UNRWA provides Najah's family with monthly assistance worth about $300. His sister Magda, whose situation does not seem to be better, receives the same help.

Magda lives with her two children and her debt-ridden husband in a room inside the Burj al-Barajneh Palestinian refugee camp near Beirut that rents for sixty dollars a month.

She told AFP, “My husband is unemployed and with the help of UNRWA, I pay the rent for the house and the electricity generator. I have two children. Should I leave them without school?”

“short”

Unlike the situation of Palestinians in Syria, where they have the right to work, and in Jordan, where they enjoy the same rights as citizens, Lebanon prevents Palestinian refugees from working in 39 occupations. They are also barred from owning property, fearing it would be a precursor to their immigration and prevent their right to return to their lands.

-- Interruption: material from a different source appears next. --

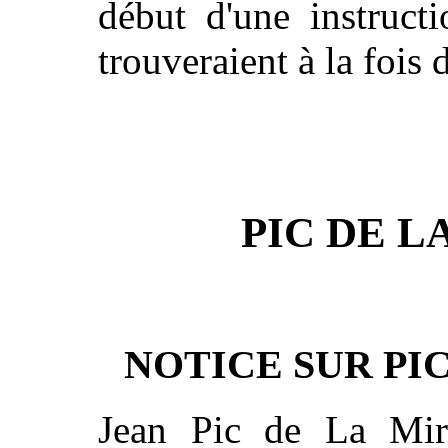
début d'une instructi
trouveraient à la fois 
PIC DE 
NOTICE SUR PI
Jean Pic de La Mira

Because of the economic crisis, the horizon has been blocked for many of them.

Haitham al-Jishi says, “The demands of life are very difficult. In the current situation, job opportunities are very limited.”

He continues, “This is an attempt to control the Palestinians.”

For Yusuf Dohuk (40), a father of four, the picture looks bleak.

“It's like life is over. If we don't have basic amenities, what are we left with?” explains that.

He continues, “If they want to stop the aid, let them give us back our land.”